Direct access to specialists tied to major mental health harms

5 minute read

Remove GPs from the mental health referral pathway at your peril, if you don’t at least double specialist service capacity.

Removing GPs from the mental health care pathway without increasing the service capacity of specialist care leads to poorer outcomes, including longer waiting times, increased emergency department presentations, increased self-harm hospitalisations and increased deaths by suicide, according to new research.

A modelling study by Dr Sebastian Rosenberg, senior lecturer in mental health policy at the Sydney Brain and Mind Centre, and colleagues tested the effect of providing direct access to specialist mental health care for 10-50% of patients.

Removing the need for a referral from GPs and other medical practitioners led to “unexpected effects”, such as substantial increases in mental health-related emergency department presentations, they found.

“One might think that creating this kind of direct access might actually set the platform for better access,” Dr Rosenberg told TMR.

“In fact, what the modelling showed was there were unintended consequences that arose because of removing the GP role,” he said.

“That has implications for waiting times, which then leads people to become frustrated and disengaged. That means people may become lost and choose not to pursue care. It also meant that people were more likely, when they did receive care, they start from a point of higher psychological distress.”

The research team, which included mental health advocate Professor Ian Hickie, found that across a seven-year period, a 10% increase in direct access would lead to almost 2500 more mental health-related emergency department visits.

If this proportion jumped to 50%, the number of visits would rise to almost 12,500. Similarly, self-harm hospitalisations were predicted to rise by 100 cases if 10% more people had direct access, and almost 500 cases if 50% more people did. Deaths by suicide rose by 14 people if 10% more Australians had direct access and 67 people if 50% more did.

“According to our model, these unexpected effects were attributable to direct access causing longer waiting times for appointments with psychologists and other specialist providers, leading to disengagement, psychological distress, and poorer mental health outcomes,” Dr Rosenberg and colleagues wrote.

These harms could be offset if Australia was able to grow its number of available specialised mental health care consultations with psychologists, psychiatrists and mental health allied workers, the researchers wrote.

But the benefits were small.  

“Doubling the annual growth in consultations was projected to prevent 7083 mental health-related ED presentations, 326 hospitalisations with self-harm, and 43 deaths by suicide across seven years,” they predicted.

“Increasing it fivefold would prevent 12,806 ED presentations, 562 hospitalisations, and 78 deaths by suicide, and was forecast to reduce the prevalence of moderate to very high psychological distress in 2028 from 40.24% to 39.48%.”

The best results came when the researchers combined both strategies.

“If direct access to 50% of consultations for people seeking help was combined with a fivefold increase in service capacity growth, the proportions of mental health-related ED presentations averted during 2021–2028 increased from 1.73% (increased capacity alone) to 3.60%, of averted hospitalisations with self-harm from 0.89% to 1.90%, and of averted deaths by suicide from 1.1% to 2.1%,” Dr Rosenberg and colleagues wrote.

“Providing direct access to Medicare-subsidised mental health care improves population mental health outcomes only when combined with large increases in specialist mental health care service capacity.”

Dr Rosenberg told TMR it was likely that that cutting the GP or other “gatekeeping” referrer removed a layer of interim care that might be beneficial before somebody could get an appointment with a psychologist or psychiatrist.

“Some people’s relationships with their GPs are profound and intimate, and they rely on them, not merely for the management and consideration of their mental health issues, of course, but for a plethora of physical issues, which are quite common with people with mental illness.
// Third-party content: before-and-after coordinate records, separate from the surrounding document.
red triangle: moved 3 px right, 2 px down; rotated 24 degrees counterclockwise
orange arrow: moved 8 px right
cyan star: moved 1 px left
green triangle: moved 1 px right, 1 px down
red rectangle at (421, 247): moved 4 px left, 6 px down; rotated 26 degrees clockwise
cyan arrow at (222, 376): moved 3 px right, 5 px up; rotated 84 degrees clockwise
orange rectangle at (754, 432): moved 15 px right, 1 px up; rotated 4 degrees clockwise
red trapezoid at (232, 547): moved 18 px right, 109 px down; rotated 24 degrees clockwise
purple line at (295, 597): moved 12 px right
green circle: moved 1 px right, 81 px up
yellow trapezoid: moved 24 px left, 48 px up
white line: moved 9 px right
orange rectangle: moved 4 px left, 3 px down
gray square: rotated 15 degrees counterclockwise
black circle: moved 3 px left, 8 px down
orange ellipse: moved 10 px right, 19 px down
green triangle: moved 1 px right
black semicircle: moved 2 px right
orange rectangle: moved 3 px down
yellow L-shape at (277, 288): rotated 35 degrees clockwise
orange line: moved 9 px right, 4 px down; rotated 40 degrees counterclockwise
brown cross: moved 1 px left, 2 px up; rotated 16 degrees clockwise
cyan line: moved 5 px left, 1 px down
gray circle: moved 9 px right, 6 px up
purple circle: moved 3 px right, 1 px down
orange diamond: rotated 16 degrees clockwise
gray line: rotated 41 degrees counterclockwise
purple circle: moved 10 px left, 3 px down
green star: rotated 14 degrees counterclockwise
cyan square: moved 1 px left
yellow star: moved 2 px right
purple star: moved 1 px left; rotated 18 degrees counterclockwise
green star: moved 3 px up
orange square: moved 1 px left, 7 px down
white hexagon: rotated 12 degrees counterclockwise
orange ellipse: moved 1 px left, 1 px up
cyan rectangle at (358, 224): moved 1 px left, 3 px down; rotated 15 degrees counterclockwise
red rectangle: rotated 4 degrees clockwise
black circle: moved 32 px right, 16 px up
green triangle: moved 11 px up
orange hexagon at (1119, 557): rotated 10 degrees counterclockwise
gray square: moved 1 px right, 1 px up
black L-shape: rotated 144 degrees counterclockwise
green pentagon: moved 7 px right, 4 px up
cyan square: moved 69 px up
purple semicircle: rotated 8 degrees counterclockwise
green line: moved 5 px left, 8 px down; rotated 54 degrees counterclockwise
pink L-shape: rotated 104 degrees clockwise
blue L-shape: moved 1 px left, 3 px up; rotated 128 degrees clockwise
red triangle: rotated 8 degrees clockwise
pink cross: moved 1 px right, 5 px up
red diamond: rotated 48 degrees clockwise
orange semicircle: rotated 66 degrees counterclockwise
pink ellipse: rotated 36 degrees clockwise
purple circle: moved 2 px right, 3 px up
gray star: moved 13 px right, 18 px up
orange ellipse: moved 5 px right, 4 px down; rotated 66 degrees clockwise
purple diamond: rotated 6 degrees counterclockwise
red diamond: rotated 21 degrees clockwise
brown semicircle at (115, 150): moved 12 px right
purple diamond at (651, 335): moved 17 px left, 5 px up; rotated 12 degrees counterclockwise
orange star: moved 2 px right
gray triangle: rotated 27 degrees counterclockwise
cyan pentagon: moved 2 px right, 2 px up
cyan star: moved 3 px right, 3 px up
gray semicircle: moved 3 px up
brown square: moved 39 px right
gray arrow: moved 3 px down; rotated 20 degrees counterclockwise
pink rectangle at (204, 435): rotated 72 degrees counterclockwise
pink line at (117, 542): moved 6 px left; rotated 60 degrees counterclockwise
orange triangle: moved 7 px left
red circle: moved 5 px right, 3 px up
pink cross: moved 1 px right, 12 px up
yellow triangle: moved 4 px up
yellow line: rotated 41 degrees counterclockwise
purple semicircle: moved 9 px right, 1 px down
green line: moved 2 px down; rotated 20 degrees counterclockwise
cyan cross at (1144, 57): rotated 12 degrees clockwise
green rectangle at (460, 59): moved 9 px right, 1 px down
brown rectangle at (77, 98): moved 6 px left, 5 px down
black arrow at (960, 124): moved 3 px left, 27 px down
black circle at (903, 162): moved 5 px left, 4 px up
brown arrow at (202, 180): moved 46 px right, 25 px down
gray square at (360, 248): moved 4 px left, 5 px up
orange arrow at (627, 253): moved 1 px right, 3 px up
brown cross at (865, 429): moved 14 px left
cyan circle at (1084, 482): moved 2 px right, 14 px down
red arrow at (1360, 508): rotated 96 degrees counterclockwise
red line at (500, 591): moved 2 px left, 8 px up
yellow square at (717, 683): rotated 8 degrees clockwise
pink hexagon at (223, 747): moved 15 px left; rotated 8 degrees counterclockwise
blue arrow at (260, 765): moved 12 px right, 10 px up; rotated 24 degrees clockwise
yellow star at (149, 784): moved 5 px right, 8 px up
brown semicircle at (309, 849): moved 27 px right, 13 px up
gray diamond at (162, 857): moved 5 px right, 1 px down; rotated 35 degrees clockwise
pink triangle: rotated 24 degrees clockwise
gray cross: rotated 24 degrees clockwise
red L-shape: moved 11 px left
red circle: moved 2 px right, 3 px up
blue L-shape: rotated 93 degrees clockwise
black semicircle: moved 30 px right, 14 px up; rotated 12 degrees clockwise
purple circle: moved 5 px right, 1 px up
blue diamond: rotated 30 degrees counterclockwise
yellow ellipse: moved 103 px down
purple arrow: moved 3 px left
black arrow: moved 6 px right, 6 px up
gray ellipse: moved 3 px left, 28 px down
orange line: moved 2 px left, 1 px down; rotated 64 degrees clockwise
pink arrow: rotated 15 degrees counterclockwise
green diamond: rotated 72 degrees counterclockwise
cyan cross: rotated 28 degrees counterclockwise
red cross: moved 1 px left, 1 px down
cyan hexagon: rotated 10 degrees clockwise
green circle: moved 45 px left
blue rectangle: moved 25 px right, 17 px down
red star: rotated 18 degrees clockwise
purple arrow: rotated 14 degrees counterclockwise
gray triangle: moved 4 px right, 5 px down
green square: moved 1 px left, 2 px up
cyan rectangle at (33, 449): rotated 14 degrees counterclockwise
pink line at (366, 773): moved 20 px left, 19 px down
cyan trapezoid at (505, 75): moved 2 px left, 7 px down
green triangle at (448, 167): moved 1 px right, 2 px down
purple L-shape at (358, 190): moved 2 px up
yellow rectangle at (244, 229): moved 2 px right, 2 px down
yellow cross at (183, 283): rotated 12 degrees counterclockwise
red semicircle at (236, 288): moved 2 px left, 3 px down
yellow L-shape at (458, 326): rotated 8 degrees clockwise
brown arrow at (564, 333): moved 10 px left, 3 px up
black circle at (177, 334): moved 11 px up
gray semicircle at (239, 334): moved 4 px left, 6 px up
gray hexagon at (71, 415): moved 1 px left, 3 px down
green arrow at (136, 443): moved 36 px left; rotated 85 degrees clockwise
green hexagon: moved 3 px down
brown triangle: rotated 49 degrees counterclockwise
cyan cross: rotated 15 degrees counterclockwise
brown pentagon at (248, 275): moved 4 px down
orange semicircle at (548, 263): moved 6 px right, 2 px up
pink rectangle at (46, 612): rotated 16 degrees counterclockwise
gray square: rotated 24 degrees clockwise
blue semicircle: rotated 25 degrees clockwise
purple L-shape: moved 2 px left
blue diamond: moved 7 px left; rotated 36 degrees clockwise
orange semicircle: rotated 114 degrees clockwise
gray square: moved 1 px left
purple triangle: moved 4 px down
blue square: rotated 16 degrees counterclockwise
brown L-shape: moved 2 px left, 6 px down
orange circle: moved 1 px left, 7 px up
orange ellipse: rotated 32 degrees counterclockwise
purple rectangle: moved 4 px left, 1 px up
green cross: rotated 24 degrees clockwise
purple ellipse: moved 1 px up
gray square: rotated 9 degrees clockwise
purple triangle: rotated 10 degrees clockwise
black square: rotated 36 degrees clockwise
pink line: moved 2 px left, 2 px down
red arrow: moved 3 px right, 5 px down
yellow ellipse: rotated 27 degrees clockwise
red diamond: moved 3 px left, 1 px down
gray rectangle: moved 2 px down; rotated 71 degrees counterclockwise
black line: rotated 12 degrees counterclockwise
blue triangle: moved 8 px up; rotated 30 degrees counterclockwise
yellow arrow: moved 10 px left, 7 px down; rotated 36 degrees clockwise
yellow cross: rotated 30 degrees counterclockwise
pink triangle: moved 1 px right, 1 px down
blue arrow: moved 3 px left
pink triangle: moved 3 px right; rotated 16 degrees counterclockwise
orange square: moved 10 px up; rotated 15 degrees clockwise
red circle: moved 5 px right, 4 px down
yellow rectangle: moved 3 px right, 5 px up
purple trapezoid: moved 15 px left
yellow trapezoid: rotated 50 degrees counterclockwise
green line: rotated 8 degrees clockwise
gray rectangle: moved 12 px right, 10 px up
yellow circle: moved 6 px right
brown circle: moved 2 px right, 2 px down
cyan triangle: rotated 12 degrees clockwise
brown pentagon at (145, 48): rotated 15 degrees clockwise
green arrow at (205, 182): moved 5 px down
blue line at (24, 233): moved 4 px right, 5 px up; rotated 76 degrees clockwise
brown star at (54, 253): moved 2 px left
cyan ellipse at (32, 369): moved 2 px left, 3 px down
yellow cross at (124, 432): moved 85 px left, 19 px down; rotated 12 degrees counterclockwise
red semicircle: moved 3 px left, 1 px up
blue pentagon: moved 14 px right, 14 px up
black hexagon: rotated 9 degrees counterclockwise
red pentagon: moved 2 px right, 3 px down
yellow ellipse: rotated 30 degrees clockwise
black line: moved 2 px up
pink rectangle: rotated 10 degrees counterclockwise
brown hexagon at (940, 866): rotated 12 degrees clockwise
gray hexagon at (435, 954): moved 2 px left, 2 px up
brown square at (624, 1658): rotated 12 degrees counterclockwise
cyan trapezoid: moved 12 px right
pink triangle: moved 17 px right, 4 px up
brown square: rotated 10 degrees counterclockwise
Removing that potentially creates other problems and other issues,” he said.

“The real question for me, which arises from this is, what is it we actually want GPs to do? And how can we facilitate their role in effective, holistic mental health care?

“There would be opportunities, particularly for people with severe and complex mental illnesses or complex sets of illnesses, that we wouldn’t want to lose by simply trying to concentrate this in the mental health system,” he said.

The problem, he contended, was a lack of clarity around the delineation of roles from a policy-making perspective.

“It’s the lack of a model of care that really underpins our concerns about the role of all health professionals. There is a lack of role delineation and a lack of role clarity, which means that if I was a patient, I wouldn’t really know the difference between receiving care from a registered psychologist, a GP, a clinical psychologist or an allied health professional.”

Dr Rosenberg said the bottom line was that you can’t make a better system by changing elements of it in isolation.

“There is no doubt that we need more mental health professionals,” Dr Rosenberg told TMR. “What qualifies as a mental health professional bears some scrutiny and inspection as part of the role delineation.

“We really have to have a broader discussion, not just about the number of people we have, but how they work together, how they’re organised, how what they do is monitored and assessed. And what that implications are for the mental health of individuals as they as they track through their episode of illness.

“What does that mean for what happens to them if they get better? Or if they get worse?

“In my view we don’t have those models of care adequately described.”